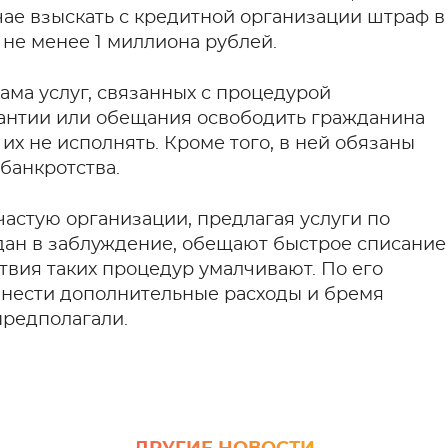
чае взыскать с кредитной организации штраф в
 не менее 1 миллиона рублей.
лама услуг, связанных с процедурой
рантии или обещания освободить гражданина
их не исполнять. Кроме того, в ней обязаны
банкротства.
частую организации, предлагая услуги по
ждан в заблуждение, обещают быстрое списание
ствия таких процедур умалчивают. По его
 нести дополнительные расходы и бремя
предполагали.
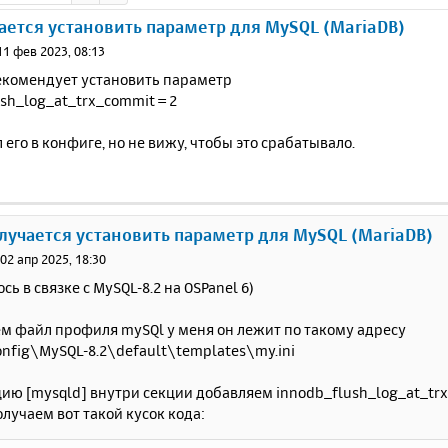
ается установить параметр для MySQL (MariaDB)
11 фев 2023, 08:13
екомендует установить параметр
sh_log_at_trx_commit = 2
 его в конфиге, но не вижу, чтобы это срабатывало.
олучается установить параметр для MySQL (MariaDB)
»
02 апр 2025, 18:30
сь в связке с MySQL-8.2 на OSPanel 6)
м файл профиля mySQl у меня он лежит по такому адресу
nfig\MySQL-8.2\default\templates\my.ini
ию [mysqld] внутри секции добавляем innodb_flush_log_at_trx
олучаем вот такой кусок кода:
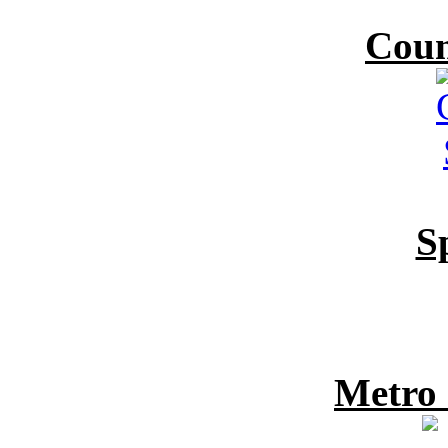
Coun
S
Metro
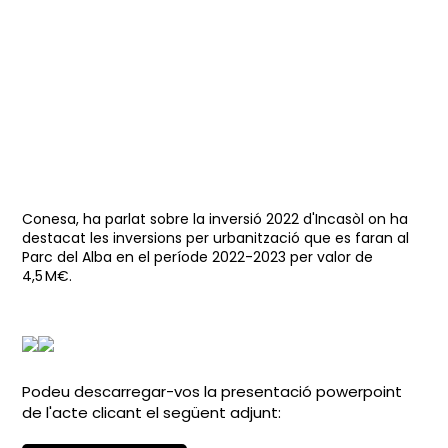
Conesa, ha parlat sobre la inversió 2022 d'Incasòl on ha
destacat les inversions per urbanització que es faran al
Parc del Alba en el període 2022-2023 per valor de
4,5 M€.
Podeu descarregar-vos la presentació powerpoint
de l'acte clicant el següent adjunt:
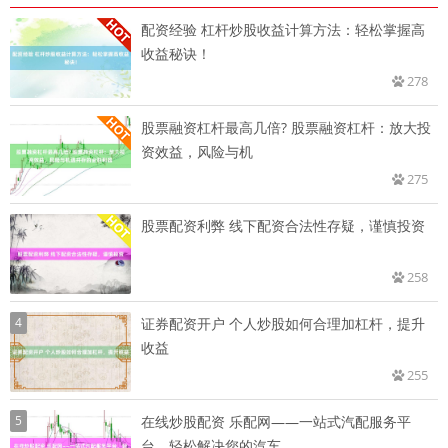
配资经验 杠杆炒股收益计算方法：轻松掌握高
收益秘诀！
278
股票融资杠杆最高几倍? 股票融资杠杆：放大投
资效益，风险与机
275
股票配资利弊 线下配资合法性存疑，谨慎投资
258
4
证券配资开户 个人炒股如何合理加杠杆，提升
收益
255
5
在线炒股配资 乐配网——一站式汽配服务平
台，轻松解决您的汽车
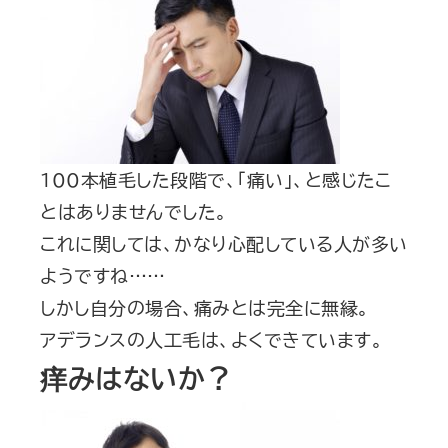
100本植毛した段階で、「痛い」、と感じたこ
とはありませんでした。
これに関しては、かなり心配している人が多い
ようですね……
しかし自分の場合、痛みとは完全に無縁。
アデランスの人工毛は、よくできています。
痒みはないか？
- - - -
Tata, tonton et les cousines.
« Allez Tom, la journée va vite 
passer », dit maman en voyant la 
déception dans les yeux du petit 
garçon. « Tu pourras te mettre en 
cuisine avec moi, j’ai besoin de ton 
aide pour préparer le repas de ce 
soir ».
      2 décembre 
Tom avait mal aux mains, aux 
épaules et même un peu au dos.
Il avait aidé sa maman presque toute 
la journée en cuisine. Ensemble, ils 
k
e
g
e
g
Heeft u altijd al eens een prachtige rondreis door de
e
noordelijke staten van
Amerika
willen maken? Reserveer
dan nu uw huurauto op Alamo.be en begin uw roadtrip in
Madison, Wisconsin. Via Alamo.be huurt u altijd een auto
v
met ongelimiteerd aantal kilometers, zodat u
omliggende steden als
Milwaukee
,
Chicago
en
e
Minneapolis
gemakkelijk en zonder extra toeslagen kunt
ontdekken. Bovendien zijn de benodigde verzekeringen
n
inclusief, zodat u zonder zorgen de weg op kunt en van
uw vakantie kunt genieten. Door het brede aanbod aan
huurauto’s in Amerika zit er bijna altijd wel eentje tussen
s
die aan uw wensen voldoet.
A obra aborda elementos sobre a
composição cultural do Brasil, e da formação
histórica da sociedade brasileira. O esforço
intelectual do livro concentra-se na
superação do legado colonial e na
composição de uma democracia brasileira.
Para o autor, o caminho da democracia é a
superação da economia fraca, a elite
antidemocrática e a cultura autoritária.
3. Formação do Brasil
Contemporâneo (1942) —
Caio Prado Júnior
- - - -
Looking at the records above, how many lines have the word "maman" in them? State the number only.

2